One of the most powerful people in the real estate industry started a brokerage company that doesn’t handle or resolve complaints from its customers, the agents.
Each office is independently owned and operated, but flies under the Keller Williams banner. Seemingly, no one is responsible or accountable when there is a data breach, but someone is always happy to take a bow for successes.
There doesn’t seem to be a system for handling problems past or present agents might have because of mistakes that happen at headquarters.
Incompetence or negligence caused private data of real estate agents to be compromised. That data included Social Security numbers. For some, it has already meant the beginning of a lifetime of credit monitoring, locks and freezes.
If I could actually contact someone, I would ask to have my information removed from its system. It might be too late, but it would make me feel a little better.

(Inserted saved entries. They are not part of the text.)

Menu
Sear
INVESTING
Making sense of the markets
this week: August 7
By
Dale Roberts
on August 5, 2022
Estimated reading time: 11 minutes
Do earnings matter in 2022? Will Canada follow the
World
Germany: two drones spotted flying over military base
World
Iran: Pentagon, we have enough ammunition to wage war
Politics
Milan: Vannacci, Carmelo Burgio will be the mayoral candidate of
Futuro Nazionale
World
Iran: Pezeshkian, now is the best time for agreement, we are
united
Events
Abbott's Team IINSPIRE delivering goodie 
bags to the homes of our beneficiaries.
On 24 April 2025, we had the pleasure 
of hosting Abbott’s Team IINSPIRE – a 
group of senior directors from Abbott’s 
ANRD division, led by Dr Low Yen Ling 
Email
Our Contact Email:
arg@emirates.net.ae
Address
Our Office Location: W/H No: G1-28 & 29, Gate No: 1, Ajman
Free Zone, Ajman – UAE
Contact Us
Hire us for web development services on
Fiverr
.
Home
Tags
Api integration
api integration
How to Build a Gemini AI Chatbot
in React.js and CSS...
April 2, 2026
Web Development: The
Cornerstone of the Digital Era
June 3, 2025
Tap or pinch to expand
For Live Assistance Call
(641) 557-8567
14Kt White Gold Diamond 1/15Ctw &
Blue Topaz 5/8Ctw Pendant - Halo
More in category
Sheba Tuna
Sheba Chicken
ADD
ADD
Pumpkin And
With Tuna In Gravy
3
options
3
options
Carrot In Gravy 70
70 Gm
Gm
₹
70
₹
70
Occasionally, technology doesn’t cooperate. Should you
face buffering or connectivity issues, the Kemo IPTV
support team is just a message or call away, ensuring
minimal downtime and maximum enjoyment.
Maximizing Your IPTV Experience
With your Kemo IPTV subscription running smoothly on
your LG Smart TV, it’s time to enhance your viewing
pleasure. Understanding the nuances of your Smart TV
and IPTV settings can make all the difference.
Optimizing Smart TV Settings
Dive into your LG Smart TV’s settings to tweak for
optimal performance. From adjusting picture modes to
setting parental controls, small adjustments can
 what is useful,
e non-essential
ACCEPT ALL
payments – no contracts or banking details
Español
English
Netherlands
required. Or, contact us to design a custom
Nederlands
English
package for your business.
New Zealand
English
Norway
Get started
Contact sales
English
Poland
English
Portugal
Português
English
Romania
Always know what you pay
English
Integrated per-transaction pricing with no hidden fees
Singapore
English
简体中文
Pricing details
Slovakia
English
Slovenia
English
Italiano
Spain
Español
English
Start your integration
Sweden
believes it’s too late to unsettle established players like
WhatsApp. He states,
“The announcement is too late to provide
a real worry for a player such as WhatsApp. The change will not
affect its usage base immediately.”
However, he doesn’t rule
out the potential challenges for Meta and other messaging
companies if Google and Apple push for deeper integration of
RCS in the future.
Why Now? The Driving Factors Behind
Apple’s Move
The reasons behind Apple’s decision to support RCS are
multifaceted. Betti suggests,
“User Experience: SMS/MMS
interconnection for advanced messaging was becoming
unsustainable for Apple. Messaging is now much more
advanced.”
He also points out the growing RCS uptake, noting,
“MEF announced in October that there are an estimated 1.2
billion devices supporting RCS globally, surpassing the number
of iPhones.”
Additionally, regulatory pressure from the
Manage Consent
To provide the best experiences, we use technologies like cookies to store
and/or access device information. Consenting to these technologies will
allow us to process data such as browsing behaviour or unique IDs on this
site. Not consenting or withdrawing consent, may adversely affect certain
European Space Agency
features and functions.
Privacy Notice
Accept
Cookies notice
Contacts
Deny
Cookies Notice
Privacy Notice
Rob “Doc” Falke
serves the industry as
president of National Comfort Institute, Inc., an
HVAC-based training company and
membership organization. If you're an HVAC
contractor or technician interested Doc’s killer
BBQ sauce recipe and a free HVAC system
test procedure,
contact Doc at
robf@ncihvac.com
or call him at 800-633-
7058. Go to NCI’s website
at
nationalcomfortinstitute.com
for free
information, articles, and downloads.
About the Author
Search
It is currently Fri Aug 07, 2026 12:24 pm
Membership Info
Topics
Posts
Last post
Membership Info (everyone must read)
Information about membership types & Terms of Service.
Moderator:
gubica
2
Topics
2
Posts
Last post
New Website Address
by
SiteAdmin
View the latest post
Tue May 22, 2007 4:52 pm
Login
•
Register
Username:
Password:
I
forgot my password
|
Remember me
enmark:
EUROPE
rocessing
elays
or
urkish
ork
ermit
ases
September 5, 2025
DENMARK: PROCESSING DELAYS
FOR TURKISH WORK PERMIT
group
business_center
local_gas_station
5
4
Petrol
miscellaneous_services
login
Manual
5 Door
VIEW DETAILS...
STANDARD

It would make me feel like I mattered somehow and that my information is more than data needed for a database.
The great leaders lead from the basement where they remain hidden and unconcerned with how a data theft has affected many lives. They do great things, give inspirational talks and receive industry recognition for greatness. They don’t return phone calls or answer email.
No one has said they are sorry, and I didn’t even get a 13-digit claim number or a satisfaction survey. It is indeed a cold cruel world.
In the eye of the beholder
My company is small, and I suppose that makes things easier. I think people who have a complaint should be listened to and understood.
In the past, I have refunded money because a client felt wronged. I always want to make it right if I can.
Sometimes it’s better to keep the relationship with clients and customers healthy and look at ways to improve communication so that misunderstandings do not arise with future clients.
Communication is always a challenge, and buying or selling real estate can quickly become an emotional experience.
Customer service is in the eye of the client.
It doesn’t matter how many surveys are given out, how big the customer service department is or if the company has solid “values.”
If the customers feel wronged or ripped off, then they have been wronged or ripped off.
Having one or two people out there who are or were so dissatisfied with your service that they will talk about it, write about it or tell others could be expensive to a small business — maybe more expensive than eating a fee, paying for a microwave oven or buying some gift certificates.
Sometimes a heartfelt apology with or without flowers is appropriate.
Hiding behind a survey or a bunch of “company policies” is just wrong, and most people won’t buy it.
There are times when clients and customers can be totally unreasonable, but even then, listening and understanding them goes a long way toward quelling the situation and helping the customers move on.
We are all human, and that means we will make mistakes. For small companies and individual agent, how we respond when a customer comes to us with a complaint can make or break us.
Nothing says “I don’t care” like ignoring or avoiding customer complaints or giving them 13-digit claim numbers and satisfaction surveys after you have screwed up.
My customers are always right — even when they are wrong. Now I just need to find a bank that feels the same way.